The efficiency of the immune system depends not only on the number but also on the correct ratio of all the lymphocyte species produced following an infection. Thelper lymphocytes and Treg lymphocytes, if present in the right reciprocal relationship, are able to ensure a correct immune response. In particular, the Bacteroides fragilis species is able to activate a transcription factor Foxp3+ and Interleukin 10 (IL-10). The Clostridum rhamnosus species stimulates the development of Treg cells right in the thymus gland and the Bacteroides thetaiotaomicron species in particular produces high quantities of butyric acid which, of the three fatty acids mentioned, is the one that most stimulates the production of the transcription factor Foxp3+ necessary for the development and differentiation of Tregs. Short-chain fatty acids stimulate the transformation of dietary vitamin A into new metabolites which in turn induce the development of Treg cells.

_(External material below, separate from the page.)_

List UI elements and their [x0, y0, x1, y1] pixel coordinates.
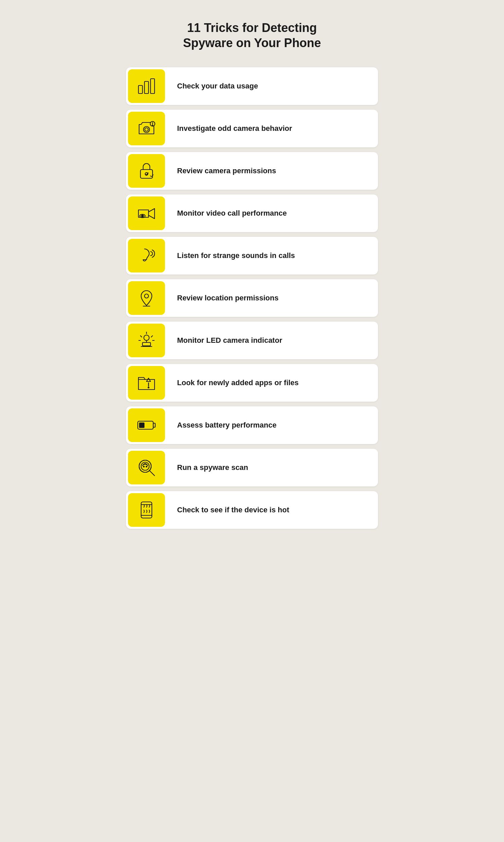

They are also able to promote the development of Th1 lymphocytes (Thelper type 1) which assist responses to invasion by viruses and bacteria (intracellular pathogens). One of the most accredited interactions between the microbiota and the immune system also lies in the action carried out by a group of bacteria called Segmented Filamentous Bacteria which, in association with Short Chain Fatty Acids, are able to enhance the development of another group of lymphocytes: Th17 , which in turn help protect against extravellular pathogens (fungi and bacteria).
The action of Treg lymphocytes has been considerably re-evaluated recently, since they preside over the regulation of the immune response at a peripheral level in the suppression of the amplification of the response itself and contextually in allergic responses. It is possible to simplify by stating that their role eliminates the effects of “friendly fire” on human body structures during a pathogen infection.
The diet
The nutritional indications of CREA in the recent dossier on the Guidelines for healthy eating (2018 revision) confirm an optimal intake of 25 g of fibers per day corresponding to 5 portions of fruit and vegetables.
Standard portions and reference sizes
Fresh fruit 150 g
Fresh vegetables 200 g
Leaf salads 80 g
Potatoes 200 g
Source: CREA Guidelines for healthy eating, 2018 revision, Rome, (pages 131-132).
In reality, the intake of fruit and vegetables alone cannot total the 25 g/day of fiber required, for this reason it is necessary to ingest suitable quantities of wholemeal pasta and legumes using dried fruit snacks for snacks. If 50 g of dried apple snacks are taken in two separate snacks (morning and afternoon), the fiber intake is equal to 7,5 g, i.e. equal to 30% of the daily requirement.
The use of dried washers, contrary to what one might imagine, was already widespread among rural populations in ancient Rome. Galen documents this when he describes the preservation of larger pears ([…]”αἱ δ'ἄπιοι καὶ μάλιστα αἱ μεγάλαι (καλοῦσι δ'αὐτὰς μενάτας οἱ παπρ'ἡμὰς μενάτας οἱ παπρ'ἡμὰσ) ι καὶ τρόϕιμον, ὥστε καὶ τέμνοντές τε αὐτὰς εἰς κυκλίσκους λεπτοὺς καὶ ξηραίνοντες ἀποτίϑενται,”[…]) […]”Pears, and especially those of greater caliber (in our parts they call them “beaten”) have some nourishment, so that after having cut them into thin rounds and dried they can be preserve”[…](Ali. Fac. VI,605). In ancient agriculture the drying of cherries and blackberries was also widespread, so that the production surpluses could cover the needs of the populations in the adverse season in the absence of crops.
Summer offers the opportunity to increase the consumption of fruits and vegetables that will boost our immune system in view of next autumn.